Unrecognized Fructose Intolerance and Unexplained GI Symptoms
This is another factor to look for with IBS symptoms. Fructose is found in many fruits as well as high fructose corn syrup used as sweetner in just about every processed snack and drink.
66th Annual Scientific Meeting of the American College of Gastroenterology Many patients with unexplained gastrointestinal (GI) symptoms have fructose intolerance, according to study findings presented Monday at the 66th Annual Scientific Meeting of the American College of Gastroenterology. Unexplained bloating, flatus, and distension are common GI complaints. While much attention has been paid to lactose intolerance as a potential cause, fructose intolerance has received relatively little attention. Dr. Young K. Choi and colleagues from the University of Iowa in Iowa City administered a fructose breath test to 219 patients with unexplained GI symptoms. The patients were also given a symptom questionnaire and assessed for irritable bowel syndrome (IBS). Nearly 80% of patients had a positive breath test, the researchers note. Furthermore, the fructose given during the test reproduced the GI symptoms of 58% of patients. Based on questionnaire results, 130 of 159 patients met ROME I criteria for IBS. “We were quite surprised to find such a high prevalence of fructose intolerance,” says Dr.
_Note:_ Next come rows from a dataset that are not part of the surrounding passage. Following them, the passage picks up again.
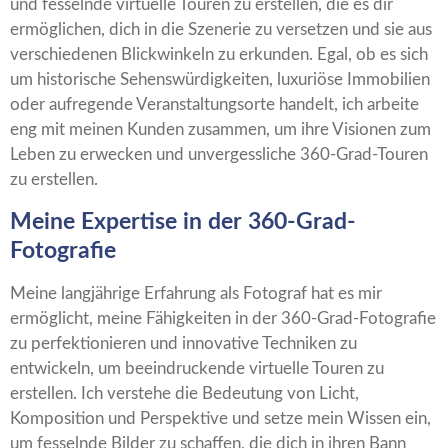
und fesselnde virtuelle Touren zu erstellen, die es dir
ermöglichen, dich in die Szenerie zu versetzen und sie aus
verschiedenen Blickwinkeln zu erkunden. Egal, ob es sich
um historische Sehenswürdigkeiten, luxuriöse Immobilien
oder aufregende Veranstaltungsorte handelt, ich arbeite
eng mit meinen Kunden zusammen, um ihre Visionen zum
Leben zu erwecken und unvergessliche 360-Grad-Touren
zu erstellen.
Meine Expertise in der 360-Grad-
Fotografie
Meine langjährige Erfahrung als Fotograf hat es mir
ermöglicht, meine Fähigkeiten in der 360-Grad-Fotografie
zu perfektionieren und innovative Techniken zu
entwickeln, um beeindruckende virtuelle Touren zu
erstellen. Ich verstehe die Bedeutung von Licht,
Komposition und Perspektive und setze mein Wissen ein,
um fesselnde Bilder zu schaffen, die dich in ihren Bann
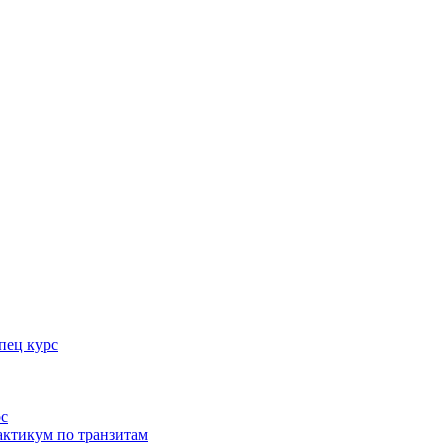
пец курс
рс
актикум по транзитам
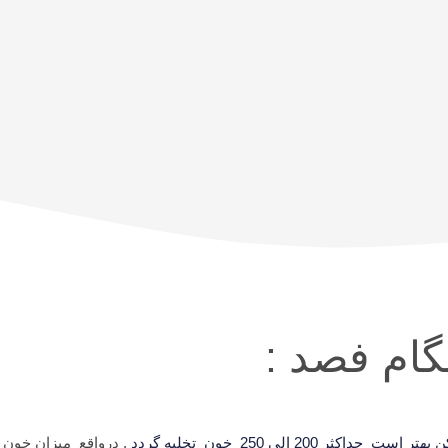
گام فصد :
2 الی 250 خون تخلیه گردد
. درواقع میزان خون 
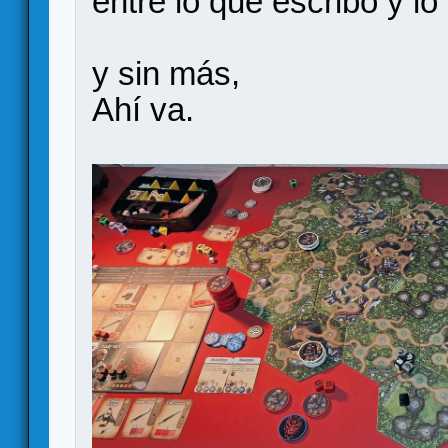
entre lo que escribo y l
y sin más,
Ahí va.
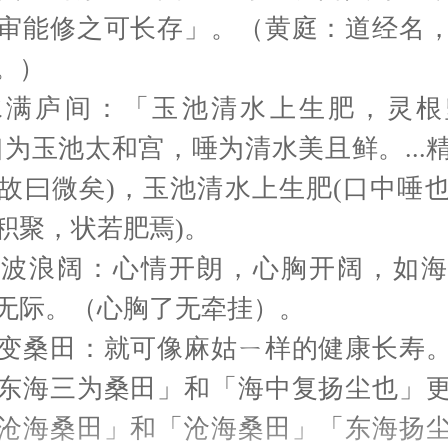
审能修之可长存」。（黄庭：道经名
。）
水满庐间：「玉池清水上生肥，灵根
口为玉池太和宫，唾为清水美且鲜。...
故曰微矣)，玉池清水上生肥(口中唾
积聚，状若肥焉)。
天波浪阔：心情开朗，心胸开阔，如海
无际。（心胸了无牵挂）。
变桑田：就可像麻姑ㄧ样的健康长寿
东海三为桑田」和「海中复扬尘也」
沧海桑田」和「沧海桑田」「东海扬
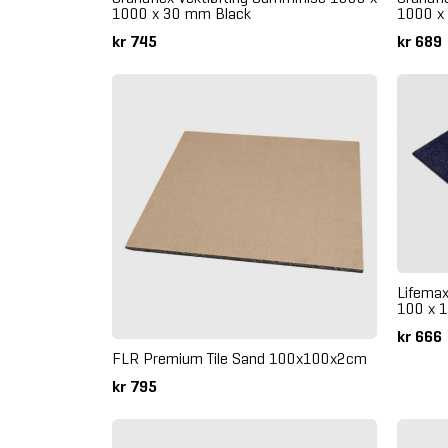
1000 x 30 mm Black
1000 x
kr 745
kr 689
Lifemax
100 x 
kr 666
FLR Premium Tile Sand 100x100x2cm
kr 795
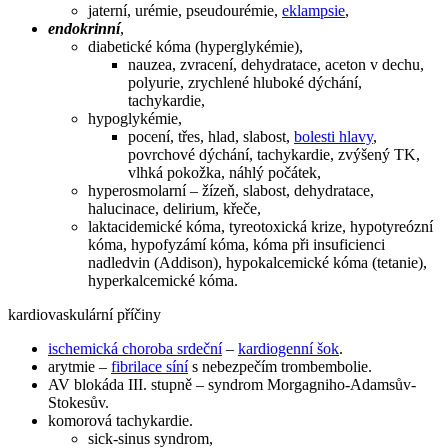
jaterní, urémie, pseudourémie,
eklampsie
,
endokrinní
,
diabetické kóma (hyperglykémie),
nauzea, zvracení, dehydratace, aceton v dechu,
polyurie, zrychlené hluboké dýchání,
tachykardie,
hypoglykémie,
pocení, třes, hlad, slabost,
bolesti hlavy
,
povrchové dýchání, tachykardie, zvýšený TK,
vlhká pokožka, náhlý počátek,
hyperosmolarní – žízeň, slabost, dehydratace,
halucinace, delirium, křeče,
laktacidemické kóma, tyreotoxická krize, hypotyreózní
kóma, hypofyzámí kóma, kóma při insuficienci
nadledvin (Addison), hypokalcemické kóma (tetanie),
hyperkalcemické kóma.
kardiovaskulární příčiny
ischemická choroba srdeční
–
kardiogenní šok
.
arytmie –
fibrilace síní
s nebezpečím trombembolie.
AV blokáda III. stupně – syndrom Morgagniho-Adamsův-
Stokesův.
komorová tachykardie.
sick-sinus syndrom,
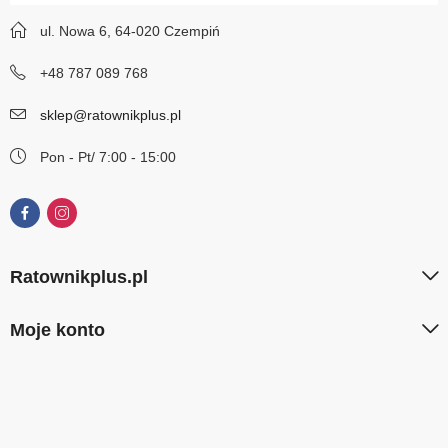
ul. Nowa 6, 64-020 Czempiń
+48 787 089 768
sklep@ratownikplus.pl
Pon - Pt/ 7:00 - 15:00
Ratownikplus.pl
Moje konto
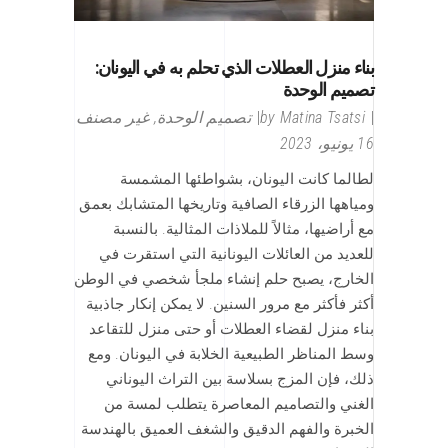
بناء منزل العطلات الذي تحلم به في اليونان:
تصميم الوحدة
Matina Tsatsi
by
تصميم الوحدة
,
غير مصنف
16 يونيو، 2023
لطالما كانت اليونان، بشواطئها المشمسة
ومياهها الزرقاء الصافية وتاريخها المتشابك بعمق
مع أراضيها، مثالاً للملاذات المثالية. بالنسبة
للعديد من العائلات اليونانية التي استقرت في
الخارج، يصبح حلم إنشاء ملجأ شخصي في الوطن
أكثر فأكثر مع مرور السنين. لا يمكن إنكار جاذبية
بناء منزل لقضاء العطلات أو حتى منزل للتقاعد
وسط المناظر الطبيعية الخلابة في اليونان. ومع
ذلك، فإن المزج بسلاسة بين التراث اليوناني
الغني والتصاميم المعاصرة يتطلب لمسة من
الخبرة والفهم الدقيق والشغف العميق بالهندسة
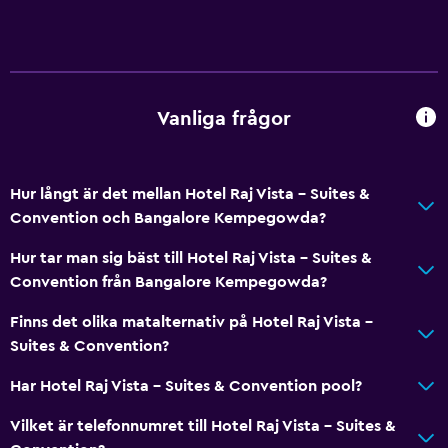
Vanliga frågor
Hur långt är det mellan Hotel Raj Vista - Suites &
Convention och Bangalore Kempegowda?
Hur tar man sig bäst till Hotel Raj Vista - Suites &
Convention från Bangalore Kempegowda?
Finns det olika matalternativ på Hotel Raj Vista -
Suites & Convention?
Har Hotel Raj Vista - Suites & Convention pool?
Vilket är telefonnumret till Hotel Raj Vista - Suites &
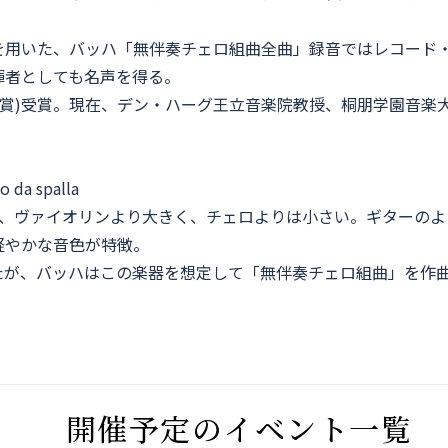
を用いた、バッハ「無伴奏チェロ組曲全曲」録音ではレコード
揮者としても名声を得る。
音楽賞)受賞。現在、デン・ハーグ王立音楽院教授、桐朋学園音
 da spalla
ち、ヴァイオリンより大きく、チェロよりは小さい。ギターのよ
軽やかな音色が特徴。
たが、バッハはこの楽器を想定して「無伴奏チェロ組曲」を作
開催予定のイベント一覧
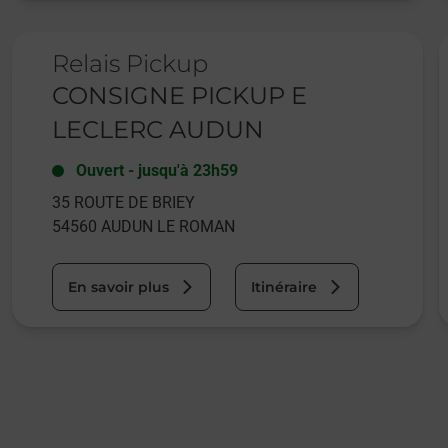
Le lien s'ouvre dans un nouvel onglet
L
Relais Pickup
CONSIGNE PICKUP E
LECLERC AUDUN
Ouvert
-
jusqu'à
23h59
35 ROUTE DE BRIEY
54560
AUDUN LE ROMAN
En savoir plus
Itinéraire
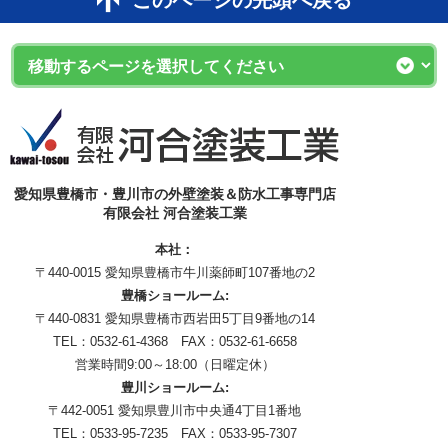
愛知県豊橋市・豊川市の外壁塗装＆防水工事専門店
有限会社 河合塗装工業
本社：
〒440-0015 愛知県豊橋市牛川薬師町107番地の2
豊橋ショールーム:
〒440-0831 愛知県豊橋市西岩田5丁目9番地の14
TEL：0532-61-4368 FAX：0532-61-6658
営業時間9:00～18:00（日曜定休）
豊川ショールーム:
〒442-0051 愛知県豊川市中央通4丁目1番地
TEL：0533-95-7235 FAX：0533-95-7307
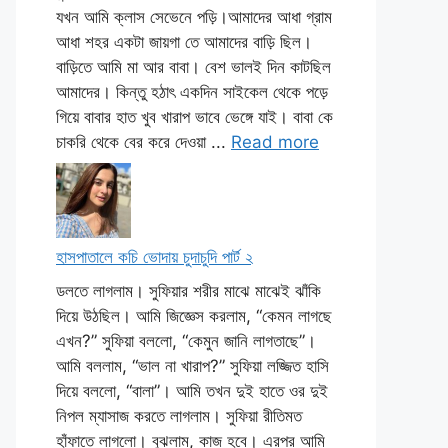
যখন আমি ক্লাস সেভেনে পড়ি।আমাদের আধা গ্রাম
আধা শহর একটা জায়গা তে আমাদের বাড়ি ছিল।
বাড়িতে আমি মা আর বাবা। বেশ ভালই দিন কাটছিল
আমাদের। কিন্তু হঠাৎ একদিন সাইকেল থেকে পড়ে
গিয়ে বাবার হাত খুব খারাপ ভাবে ভেঙ্গে যাই। বাবা কে
চাকরি থেকে বের করে দেওয়া ...
Read more
হাসপাতালে কচি ভোদায় চুদাচুদি পার্ট ২
ডলতে লাগলাম। সুফিয়ার শরীর মাঝে মাঝেই ঝাঁকি
দিয়ে উঠছিল। আমি জিজ্ঞেস করলাম, “কেমন লাগছে
এখন?” সুফিয়া বললো, “কেমুন জানি লাগতাছে”।
আমি বললাম, “ভাল না খারাপ?” সুফিয়া লজ্জিত হাসি
দিয়ে বললো, “বালা”। আমি তখন দুই হাতে ওর দুই
নিপল ম্যাসাজ করতে লাগলাম। সুফিয়া রীতিমত
হাঁফাতে লাগলো। বুঝলাম, কাজ হবে। এরপর আমি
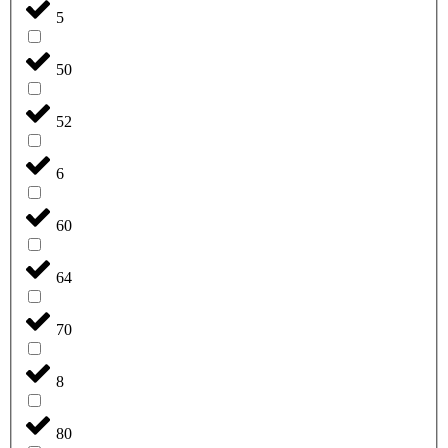
5
50
52
6
60
64
70
8
80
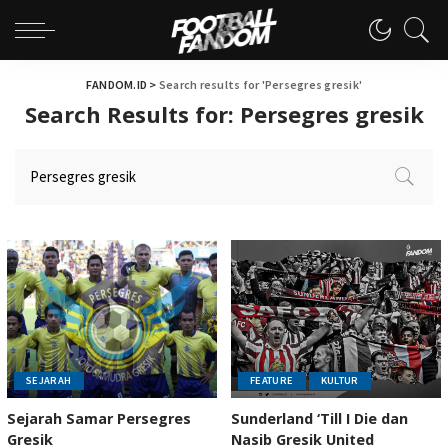
FANDOM.ID
>
Search results for 'Persegres gresik'
Search Results for:
Persegres gresik
SEJARAH
FEATURE
KULTUR
Sejarah Samar Persegres
Sunderland ‘Till I Die dan
Gresik
Nasib Gresik United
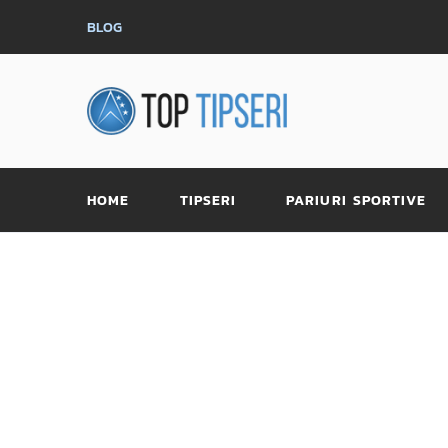
BLOG
HOME
TIPSERI
PARIURI SPORTIVE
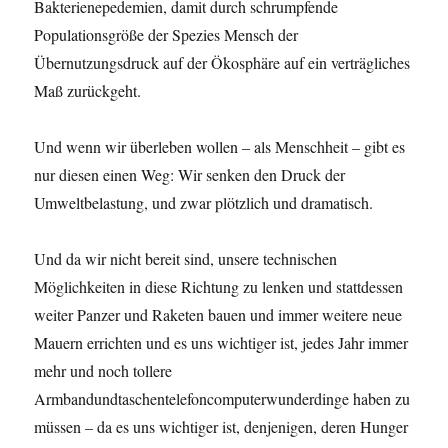
Bakterienepedemien, damit durch schrumpfende
Populationsgröße der Spezies Mensch der
Übernutzungsdruck auf der Ökosphäre auf ein verträgliches
Maß zurückgeht.
Und wenn wir überleben wollen – als Menschheit – gibt es
nur diesen einen Weg: Wir senken den Druck der
Umweltbelastung, und zwar plötzlich und dramatisch.
Und da wir nicht bereit sind, unsere technischen
Möglichkeiten in diese Richtung zu lenken und stattdessen
weiter Panzer und Raketen bauen und immer weitere neue
Mauern errichten und es uns wichtiger ist, jedes Jahr immer
mehr und noch tollere
Armbandundtaschentelefoncomputerwunderdinge haben zu
müssen – da es uns wichtiger ist, denjenigen, deren Hunger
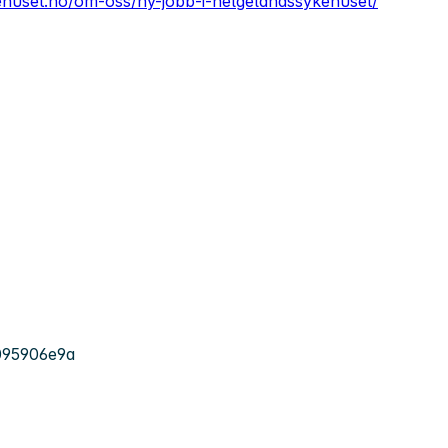
ehuset.no/om-oss/ny-jobb-i-helgelandssykehuset/
095906e9a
Choi. “The results also suggest that many people with IBS have underlying fructose intolerance,” he added. However, “the patients we studied were referred to us by outlying centers, so it is hard to know the actual prevalence of fructose intolerance.” “The fructose breath test is probably not performed at most community hospitals,” Dr. Choi noted. “The test is somewhat time-consuming, but relatively simple to perform.” Further studies are needed to better characterize the problem, he said. Until then, it is important for physicians to recognize the problem because institution of a low fructose diet may improve symptoms.